Re: [PATCH] 2.5.28: VM strict overcommit

From: Andrew Morton (akpm@zip.com.au)
Date: Wed Jul 24 2002 - 22:21:31 EST


Robert Love wrote:
>
> Andrew and Linus,
>
> Here again is a port of Alan's VM strict overcommit to the 2.5 kernel,
> with the new policy design Alan and I discussed.
>

static int shmem_notify_change(struct dentry * dentry, struct iattr *attr)
{
        struct inode *inode = dentry->d_inode;
        int error;

        if (attr->ia_valid & ATTR_SIZE) {
                /*
                  * Account swap file usage based on new file size
                  */
                long change = (attr->ia_size>>PAGE_SHIFT) - (inode->i_size >> PAGE_SHIFT);

If the size is changing from 4096 to 4097, `change' will be zero, yes?

Should be

        ((ia_size + PAGE_SIZE - 1) >> PAGE_SHIFT) -
                ((i_size + PAGE_SIZE - 1) >> PAGE_SHIFT)

----------------------

static ssize_t
shmem_file_write(struct file *file,const char *buf,size_t count,loff_t *ppos)
{
...
        maxpos = inode->i_size;
        if (pos + count > inode->i_size) {
                maxpos = pos + count;
                if (!vm_enough_memory((maxpos - inode->i_size) >> PAGE_SHIFT)) {
                        err = -ENOMEM;
                        goto out_nc;
                }
        }

tmpfs supports holes.
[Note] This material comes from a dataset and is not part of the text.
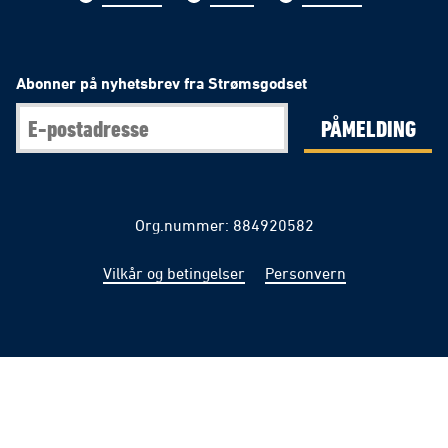
Abonner på nyhetsbrev fra Strømsgodset
PÅMELDING
Org.nummer: 884920582
Vilkår og betingelser
Personvern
Looks to me like a small write which creates
a big hole will be severely over-accounted for?

vm_enough_memory() looks really slow. I'll bench this a bit.
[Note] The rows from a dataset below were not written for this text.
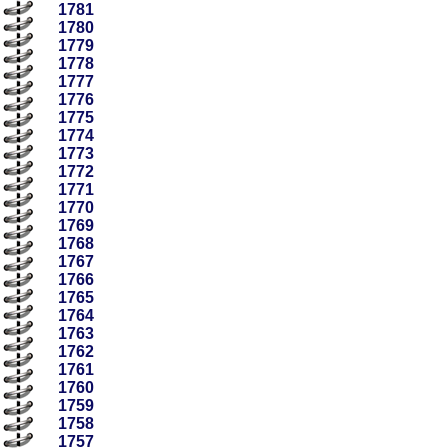
1781
1780
1779
1778
1777
1776
1775
1774
1773
1772
1771
1770
1769
1768
1767
1766
1765
1764
1763
1762
1761
1760
1759
1758
1757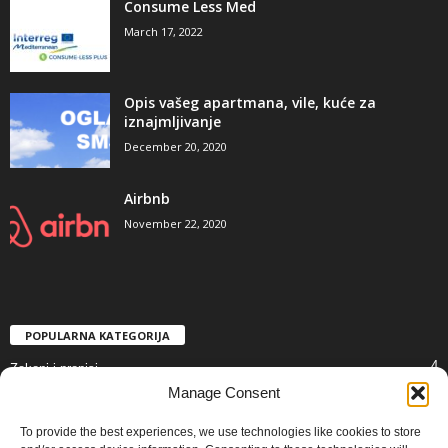
Consume Less Med
March 17, 2022
Opis vašeg apartmana, vile, kuće za
iznajmljivanje
December 20, 2020
Airbnb
November 22, 2020
POPULARNA KATEGORIJA
4
Zakoni i propisi
Manage Consent
3
Za izdavaoce
1
Novosti
To provide the best experiences, we use technologies like cookies to store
The expression `(maxpos - inode->i_size) >> PAGE_SHIFT' doesn't accurately
count the number of pages which will be added....

-----------------------

dum_mmap():

                if (mpnt->vm_flags & VM_ACCOUNT) {
                        unsigned int len = (mpnt->vm_end - mpnt->vm_start) >> PAGE_SHIFT;

are vm_start and vm_end guaranteed to be a multiple of PAGE_SIZE?
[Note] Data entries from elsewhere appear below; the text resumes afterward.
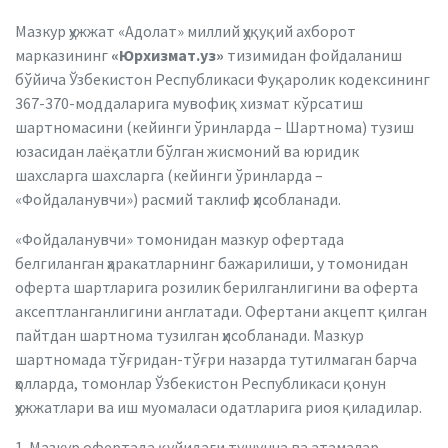
Мазкур ҳужжат «Адолат» миллий ҳуқуқий ахборот
марказининг
«Юрхизмат.уз»
тизимидан фойдаланиш
бўйича Ўзбекистон Республикаси Фуқаролик кодексининг
367-370-моддаларига мувофиқ хизмат кўрсатиш
шартномасини (кейинги ўринларда – Шартнома) тузиш
юзасидан лаёқатли бўлган жисмоний ва юридик
шахсларга шахсларга (кейинги ўринларда –
«Фойдаланувчи») расмий таклиф ҳисобланади.
«Фойдаланувчи» томонидан мазкур офертада
белгиланган ҳаракатларнинг бажарилиши, у томонидан
оферта шартларига розилик берилганлигини ва оферта
аксептланганлигини англатади. Офертани акцепт қилган
пайтдан шартнома тузилган ҳисобланади. Мазкур
шартномада тўғридан-тўғри назарда тутилмаган барча
ҳолларда, томонлар Ўзбекистон Республикаси қонун
ҳужжатлари ва иш муомаласи одатларига риоя қиладилар.
1. Мазкур офертада қуйидаги тушунча ва атамалар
General comment: the on-demand beancounting in vm_enough_memory()
may be something we need in other places - thinking here of
balance_dirty_pages(). Its current policy of "throttle if 40%
of memory is dirty" is junk. It really wants to know more
information about the dynamic state of the system. So tracking
all those datums on-the-fly would be handy. One day.